You are viewing a plain text version of this content. The canonical link for it is here.
Posted to commits@kyuubi.apache.org by fe...@apache.org on 2023/01/15 23:44:25 UTC

[kyuubi] branch master updated: [KYUUBI #4155] Reduce the application info call for batch

This is an automated email from the ASF dual-hosted git repository.

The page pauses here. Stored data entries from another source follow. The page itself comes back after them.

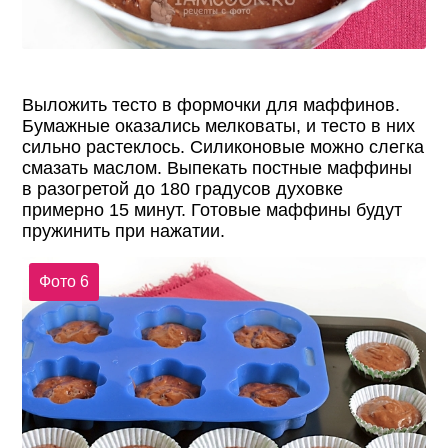
Выложить тесто в формочки для маффинов.
Бумажные оказались мелковаты, и тесто в них
сильно растеклось. Силиконовые можно слегка
смазать маслом. Выпекать постные маффины
в разогретой до 180 градусов духовке
примерно 15 минут. Готовые маффины будут
пружинить при нажатии.
Фото 6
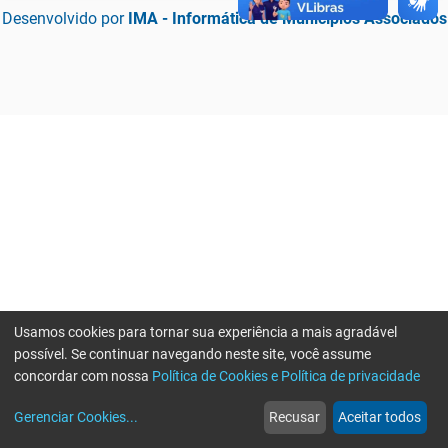
Desenvolvido por
IMA - Informática de Municípios Associados
Usamos cookies para tornar sua experiência a mais agradável
possível. Se continuar navegando neste site, você assume
concordar com nossa
Política de Cookies e Política de privacidade
home
build_circle
event
web
more_horiz
Erro ao enviar informações, por favor tente novamente
Gerenciar Cookies
...
Recusar
Aceitar todos
Início
Serviços
Eventos
Notícias
Mais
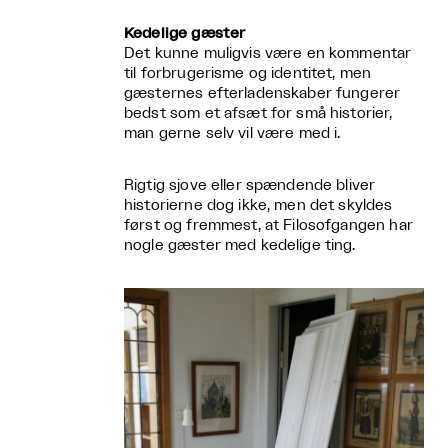
Kedelige gæster
Det kunne muligvis være en kommentar
til forbrugerisme og identitet, men
gæsternes efterladenskaber fungerer
bedst som et afsæt for små historier,
man gerne selv vil være med i.
Rigtig sjove eller spændende bliver
historierne dog ikke, men det skyldes
først og fremmest, at Filosofgangen har
nogle gæster med kedelige ting.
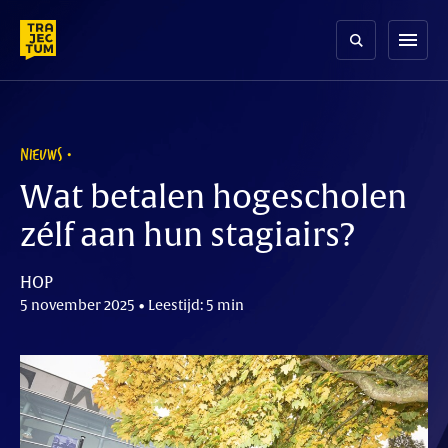
Skip
to
menu
content
NIEUWS
Wat betalen hogescholen
zélf aan hun stagiairs?
HOP
5 november 2025 • Leestijd: 5 min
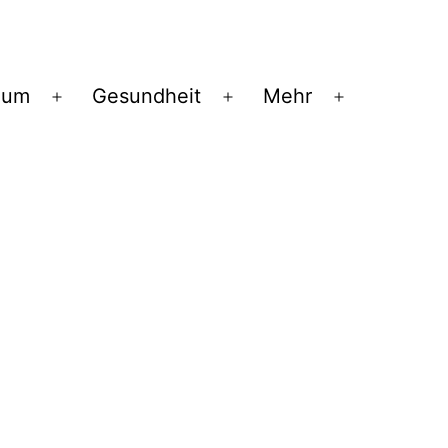
ium
Gesundheit
Mehr
Menü
Menü
Menü
öffnen
öffnen
öffnen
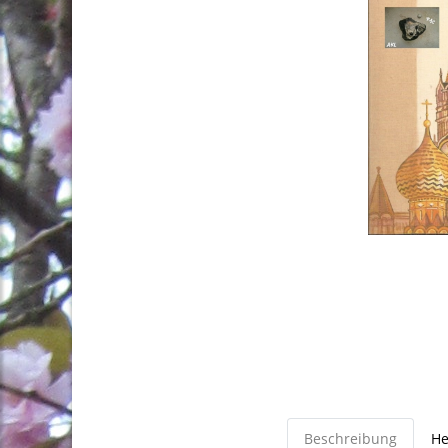
Beschreibung
He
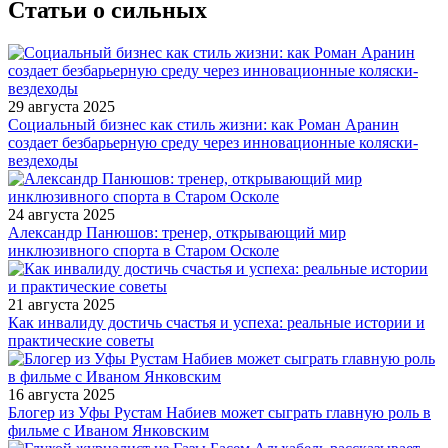
Статьи о сильных
29 августа 2025
Социальный бизнес как стиль жизни: как Роман Аранин
создает безбарьерную среду через инновационные коляски-
вездеходы
24 августа 2025
Александр Панюшов: тренер, открывающий мир
инклюзивного спорта в Старом Осколе
21 августа 2025
Как инвалиду достичь счастья и успеха: реальные истории и
практические советы
16 августа 2025
Блогер из Уфы Рустам Набиев может сыграть главную роль в
фильме с Иваном Янковским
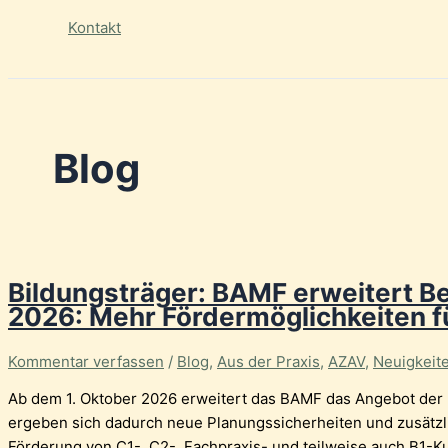
Kontakt
Blog
Bildungsträger: BAMF erweitert B
2026: Mehr Fördermöglichkeiten f
Kommentar verfassen
/
Blog
,
Aus der Praxis
,
AZAV
,
Neuigkeit
Ab dem 1. Oktober 2026 erweitert das BAMF das Angebot der B
ergeben sich dadurch neue Planungssicherheiten und zusätz
Förderung von C1-, C2-, Fachpraxis- und teilweise auch B1-K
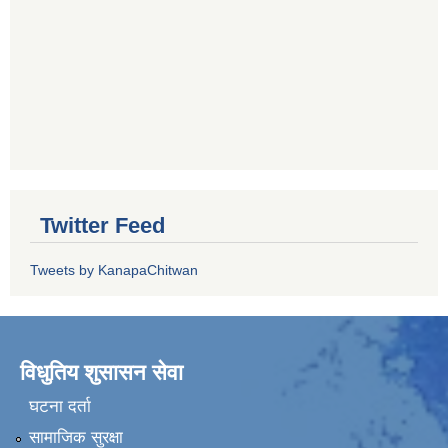
Twitter Feed
Tweets by KanapaChitwan
विधुतिय शुसासन सेवा
घटना दर्ता
सामाजिक सुरक्षा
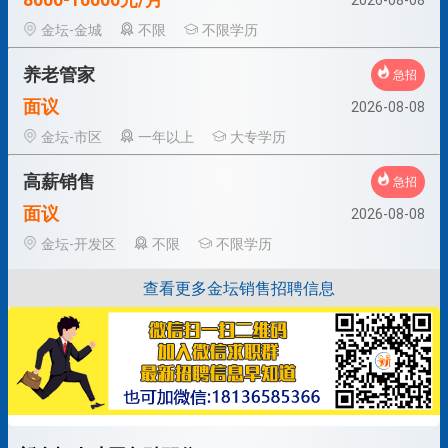
2026-08-08
金坛-金城
不限
不限学历
养老管家
急招
面议
2026-08-08
金坛-市区
一年以上
大专学历
高薪销售
急招
面议
2026-08-08
金坛-开发区
不限
不限学历
查看更多金坛销售招聘信息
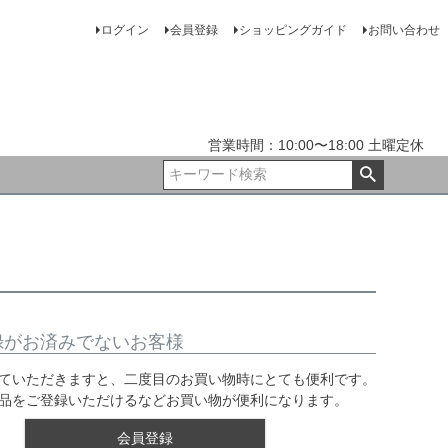
ログイン
会員登録
ショッピングガイド
お問い合わせ
営業時間：10:00〜18:00 土曜定休
録がお済みでないお客様
ていただきますと、二度目のお買い物時にとても便利です。
品をご登録いただけるなどお買い物が便利になります。
会員登録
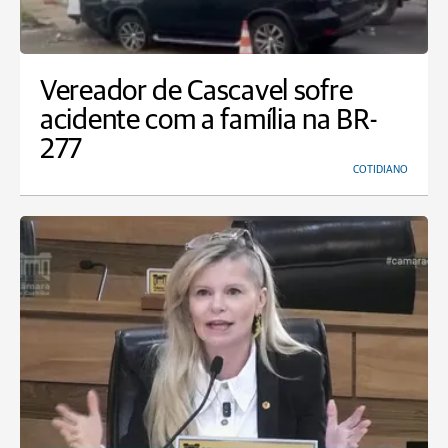
Vereador de Cascavel sofre
acidente com a família na BR-
277
COTIDIANO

feiwang pushed a commit to branch master
in repository https://gitbox.apache.org/repos/asf/kyuubi.git


The following commit(s) were added to refs/heads/master by this push:
     new b420243a1 [KYUUBI #4155] Reduce the application info call for batch
b420243a1 is described below

commit b420243a1faef3c24a5c425eeac6b73ff59bd428
Author: fwang12 <fw...@ebay.com>
AuthorDate: Mon Jan 16 07:44:15 2023 +0800

    [KYUUBI #4155] Reduce the application info call for batch
    
    ### _Why are the changes needed?_
    
    Reduce the application info call for batch.
    - If terminated and applicationInfo is defined, return applicationInfo directly.
    - For batch report, return the existing applicationInfo directly.
    
    ### _How was this patch tested?_
    - [ ] Add some test cases that check the changes thoroughly including negative and positive cases if possible
    
    - [ ] Add screenshots for manual tests if appropriate
    
    - [x] [Run test](https://kyuubi.apache.org/docs/latest/develop_tools/testing.html#running-tests) locally before make a pull request
    
    Closes #4155 from turboFei/terminate_state.
    
    Closes #4155
    
    9d7e16121 [fwang12] comment
    a0d70a633 [fwang12] Fix style
    d9814c5b4 [fwang12] get or fetch
    e547ff071 [fwang12] refine the variable
    f9130e30e [fwang12] refactor code
    5913d2419 [fwang12] fix ut
    3b2772672 [fwang12] reduce app info call
    a001dd9c4 [fwang12] do not call yarn for batch report
    beaa54b32 [fwang12] if terminated, do not call
    
    Authored-by: fwang12 <fw...@ebay.com>
    Signed-off-by: fwang12 <fw...@ebay.com>
---
 .../test/spark/SparkOnKubernetesTestsSuite.scala   |  2 +-
 .../kyuubi/operation/BatchJobSubmission.scala      | 59 ++++++++++++----------
 .../operation/KyuubiApplicationOperation.scala     |  2 +-
 .../org/apache/kyuubi/operation/LaunchEngine.scala |  2 +-
 .../kyuubi/server/api/v1/BatchesResource.scala     |  2 +-
 .../org/apache/kyuubi/WithKyuubiServerOnYarn.scala | 10 ++--
 6 files changed, 42 insertions(+), 35 deletions(-)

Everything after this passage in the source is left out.